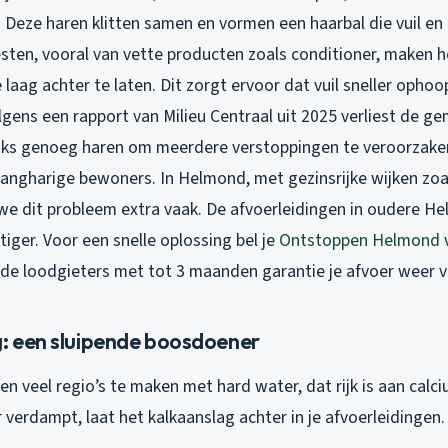
. Deze haren klitten samen en vormen een haarbal die vuil en
sten, vooral van vette producten zoals conditioner, maken 
 laag achter te laten. Dit zorgt ervoor dat vuil sneller opho
lgens een rapport van Milieu Centraal uit 2025 verliest de g
ijks genoeg haren om meerdere verstoppingen te veroorzaken
angharige bewoners. In Helmond, met gezinsrijke wijken zo
 we dit probleem extra vaak. De afvoerleidingen in oudere 
iger. Voor een snelle oplossing bel je
Ontstoppen Helmond
rde loodgieters met tot 3 maanden garantie je afvoer weer v
g: een sluipende boosdoener
n veel regio’s te maken met hard water, dat rijk is aan cal
verdampt, laat het kalkaanslag achter in je afvoerleidingen. 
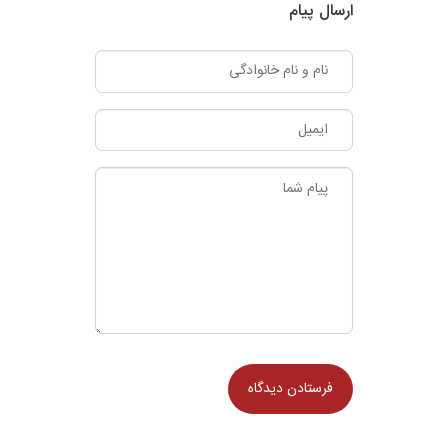
ارسال پیام
ضدالتهابی و ضدسرطانی نقش دارند عبارت‌اند از: کروسین (Crocin)
سافرانال (Safranal) کروستین (Crocetin) این مواد دارای خاصیت
آنتی‌اکسیدانی قوی هستند و در سطح سلولی اثر می‌گذارند. ???? اثرات
ضدالتهابی (Anti-inflammatory) زعفران از چند مسیر به کاهش التهاب
کمک می‌کند: ۱. مهار سیتوکین‌های التهابی […]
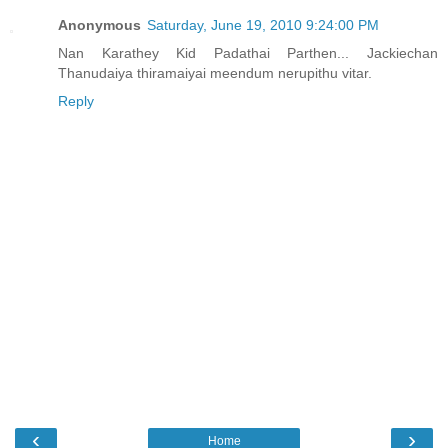
Anonymous
Saturday, June 19, 2010 9:24:00 PM
Nan Karathey Kid Padathai Parthen... Jackiechan
Thanudaiya thiramaiyai meendum nerupithu vitar.
Reply
‹
›
Home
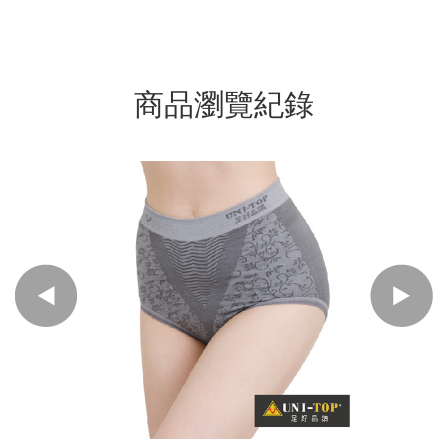
商品瀏覽紀錄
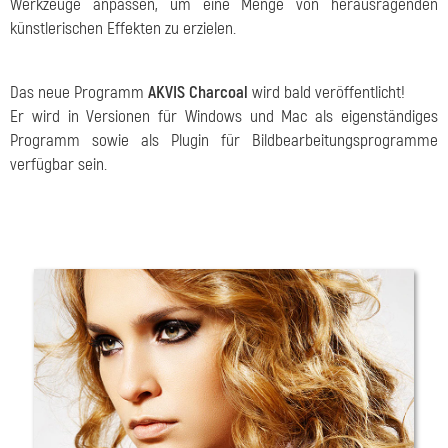
Werkzeuge anpassen, um eine Menge von herausragenden
künstlerischen Effekten zu erzielen.
Das neue Programm
AKVIS Charcoal
wird bald veröffentlicht!
Er wird in Versionen für Windows und Mac als eigenständiges
Programm sowie als Plugin für Bildbearbeitungsprogramme
verfügbar sein.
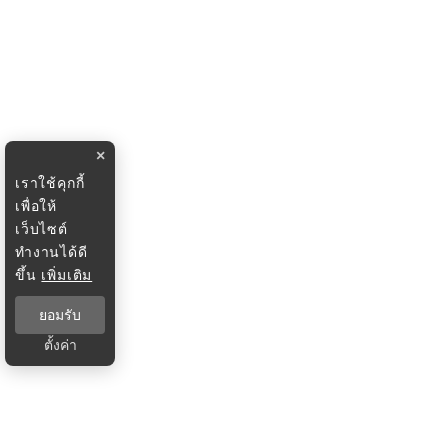
×
เราใช้คุกกี้
เพื่อให้
เว็บไซต์
ทำงานได้ดี
ขึ้น
เพิ่มเติม
ยอมรับ
ตั้งค่า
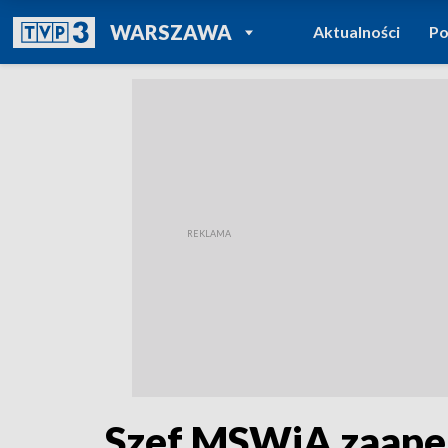
POWRÓT DO
WARSZAWA
Aktualności
Po
TVP REGIONY
Szef MSWiA zaapelo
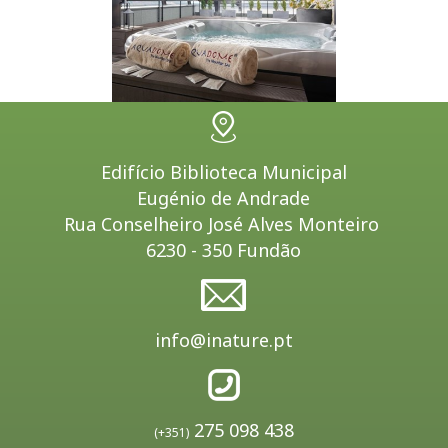
Edifício Biblioteca Municipal
Eugénio de Andrade
Rua Conselheiro José Alves Monteiro
6230 - 350 Fundão
info@inature.pt
275 098 438
(+351)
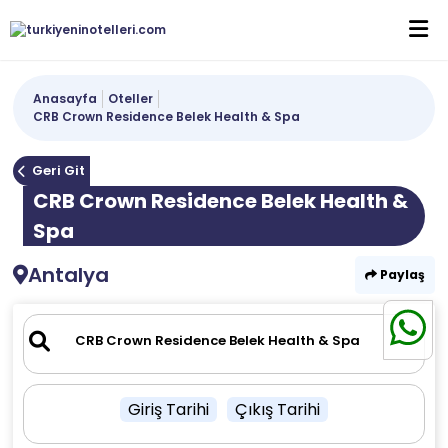
Anasayfa
Oteller
CRB Crown Residence Belek Health & Spa
Geri Git
CRB Crown Residence Belek Health &
Spa
Antalya
Paylaş
Giriş Tarihi
Çıkış Tarihi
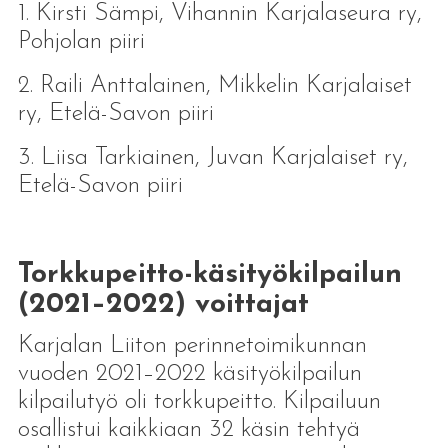
1. Kirsti Sämpi, Vihannin Karjalaseura ry,
Pohjolan piiri
2. Raili Anttalainen, Mikkelin Karjalaiset
ry, Etelä-Savon piiri
3. Liisa Tarkiainen, Juvan Karjalaiset ry,
Etelä-Savon piiri
Torkkupeitto-käsityökilpailun
(2021–2022) voittajat
Karjalan Liiton perinnetoimikunnan
vuoden 2021–2022 käsityökilpailun
kilpailutyö oli torkkupeitto. Kilpailuun
osallistui kaikkiaan 32 käsin tehtyä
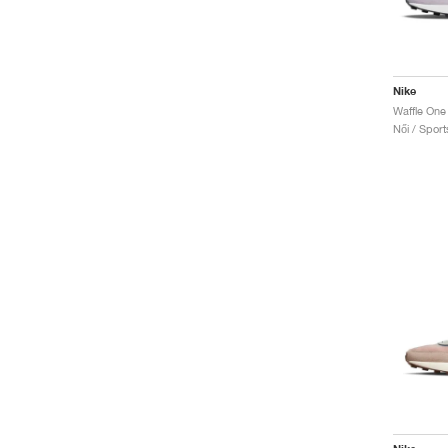
Nike
Waffle One 
Női / Sport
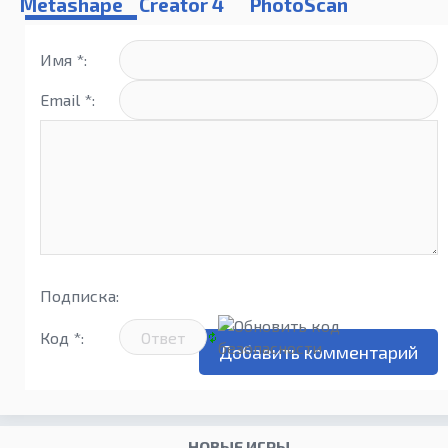
Metashape
Creator 4
PhotoScan
Professional
(1.4.3)
Имя *:
Email *:
Подписка:
Код *:
НОВЫЕ ИГРЫ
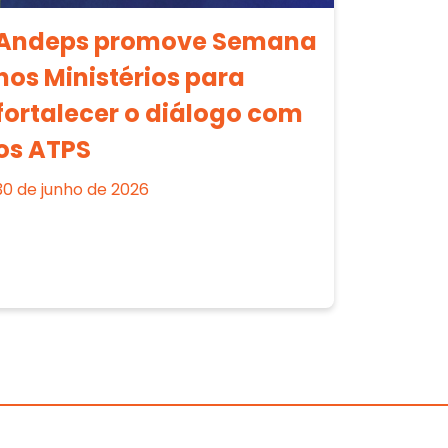
Andeps promove Semana
nos Ministérios para
fortalecer o diálogo com
os ATPS
30 de junho de 2026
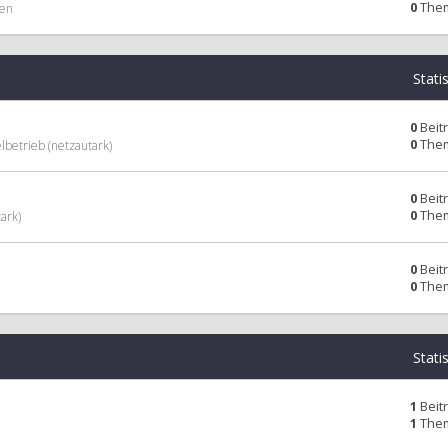
0
The
men
Stati
0
Beit
0
The
lbetrieb (netzautark)
0
Beit
0
The
ark)
0
Beit
0
The
Stati
1
Beit
1
The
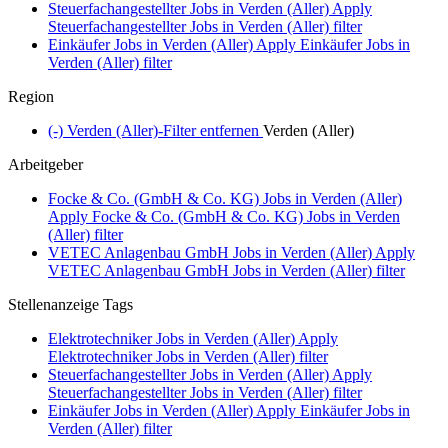
Steuerfachangestellter Jobs in Verden (Aller)
Apply
Steuerfachangestellter Jobs in Verden (Aller) filter
Einkäufer Jobs in Verden (Aller)
Apply Einkäufer Jobs in
Verden (Aller) filter
Region
(-)
Verden (Aller)-Filter entfernen
Verden (Aller)
Arbeitgeber
Focke & Co. (GmbH & Co. KG) Jobs in Verden (Aller)
Apply Focke & Co. (GmbH & Co. KG) Jobs in Verden
(Aller) filter
VETEC Anlagenbau GmbH Jobs in Verden (Aller)
Apply
VETEC Anlagenbau GmbH Jobs in Verden (Aller) filter
Stellenanzeige Tags
Elektrotechniker Jobs in Verden (Aller)
Apply
Elektrotechniker Jobs in Verden (Aller) filter
Steuerfachangestellter Jobs in Verden (Aller)
Apply
Steuerfachangestellter Jobs in Verden (Aller) filter
Einkäufer Jobs in Verden (Aller)
Apply Einkäufer Jobs in
Verden (Aller) filter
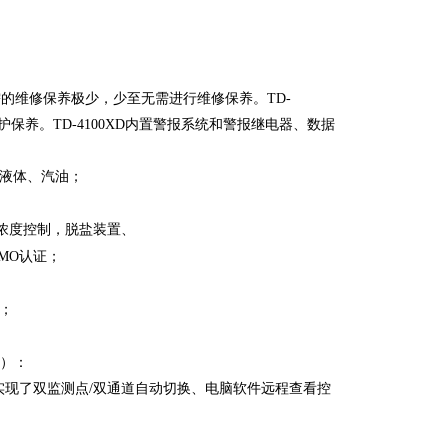
的维修保养极少，少至无需进行维修保养。TD-
保养。TD-4100XD内置警报系统和警报继电器、数据
液体、汽油；
浓度控制，脱盐装置、
MO认证；
b；
制）：
仪，实现了双监测点/双通道自动切换、电脑软件远程查看控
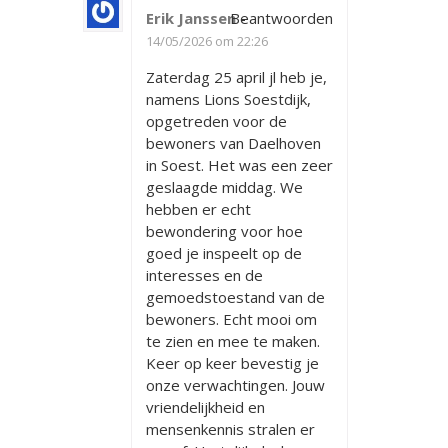
Erik Janssen
Beantwoorden
-
14/05/2026 om 22:26
Zaterdag 25 april jl heb je,
namens Lions Soestdijk,
opgetreden voor de
bewoners van Daelhoven
in Soest. Het was een zeer
geslaagde middag. We
hebben er echt
bewondering voor hoe
goed je inspeelt op de
interesses en de
gemoedstoestand van de
bewoners. Echt mooi om
te zien en mee te maken.
Keer op keer bevestig je
onze verwachtingen. Jouw
vriendelijkheid en
mensenkennis stralen er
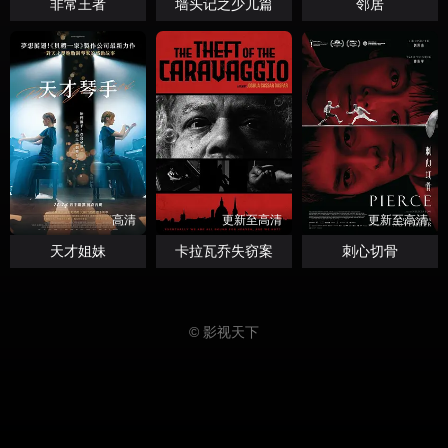
非常王者
墙头记之少儿篇
邻居
高清
更新至高清
更新至高清
天才姐妹
卡拉瓦乔失窃案
刺心切骨
© 影视天下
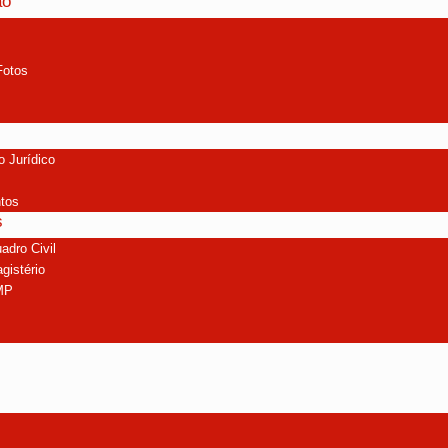
ão
Fotos
 Jurídico
tos
s
adro Civil
gistério
MP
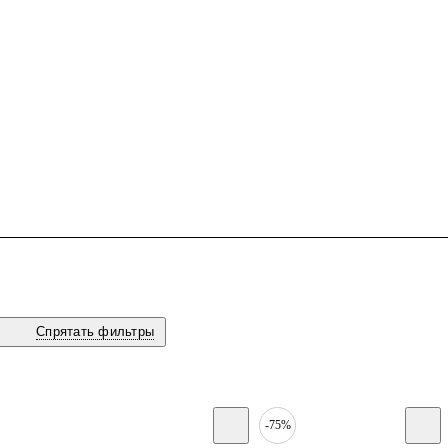
Спрятать фильтры
-75%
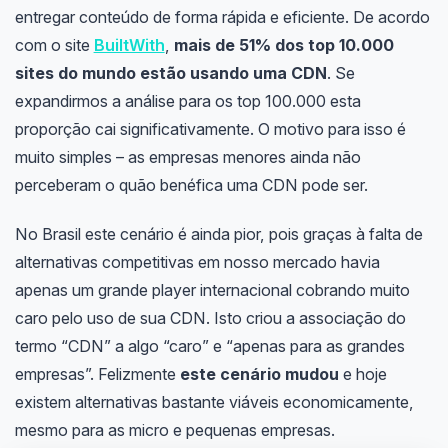
entregar conteúdo de forma rápida e eficiente. De acordo
com o site
BuiltWith
,
mais de 51% dos top 10.000
sites do mundo estão usando uma CDN
. Se
expandirmos a análise para os top 100.000 esta
proporção cai significativamente. O motivo para isso é
muito simples – as empresas menores ainda não
perceberam o quão benéfica uma CDN pode ser.
No Brasil este cenário é ainda pior, pois graças à falta de
alternativas competitivas em nosso mercado havia
apenas um grande player internacional cobrando muito
caro pelo uso de sua CDN. Isto criou a associação do
termo “CDN” a algo “caro” e “apenas para as grandes
empresas”. Felizmente
este cenário mudou
e hoje
existem alternativas bastante viáveis economicamente,
mesmo para as micro e pequenas empresas.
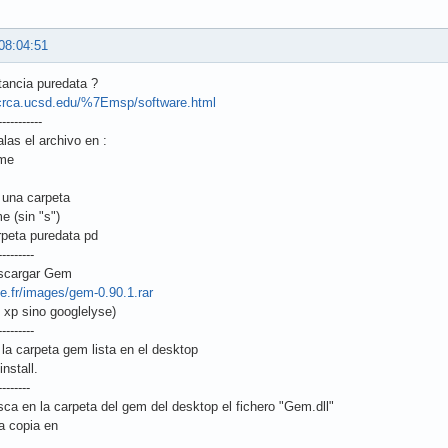
08:04:51
tancia puredata ?
crca.ucsd.edu/%7Emsp/software.html
-----------
las el archivo en :
me
 una carpeta
e (sin "s")
rpeta puredata pd
---------
scargar Gem
ree.fr/images/gem-0.90.1.rar
 xp sino googlelyse)
---------
la carpeta gem lista en el desktop
install.
--------
ca en la carpeta del gem del desktop el fichero "Gem.dll"
a copia en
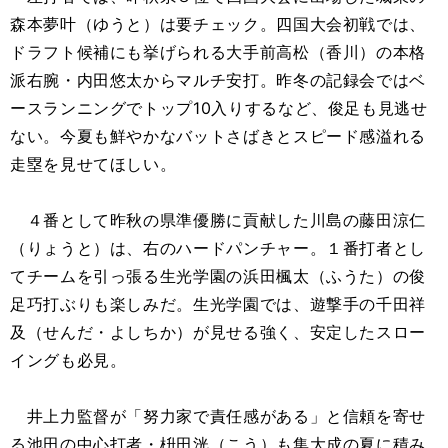
森本夢叶（ゆうと）は要チェック。四国大会初戦では、
ドラフト候補にも挙げられる大手前高松（香川）の本格
派右腕・内田悠太からマルチ安打。昨冬の記録会ではベ
ースランニングでトップ10入りするなど、俊足も見逃せ
ない。今夏も鮮やかなバットさばきとスピード感溢れる
走塁を見せてほしい。
４番として昨秋の県準優勝に貢献した川島の藤田涼仁
（りょうと）は、右のハードパンチャー。１番打者とし
てチームを引っ張る生光学園の浜田楓太（ふうた）の俊
足巧打ぶりも楽しみだ。生光学園では、遊撃手の千田祥
及（せんだ・よしちか）が見せる強く、安定したスロー
イングも必見。
井上力監督が「努力家で責任感がある」と信頼を寄せ
る池田の中心打者・枡田洸（こう）も集大成の夏に積み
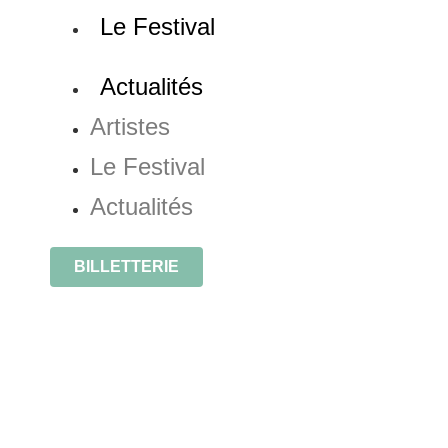
Le Festival
Actualités
Artistes
Le Festival
Actualités
BILLETTERIE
+ + + + +
▸ **HOW TO COMPLETE THIS TASK**:
If a line of the records above holds the word "Focke", show it.

▸ **OUTPUT BELOW**:
Focke & Co. (GmbH & Co. KG) Jobs in Verden (Aller)
Apply Focke & Co. (GmbH & Co. KG) Jobs in Verden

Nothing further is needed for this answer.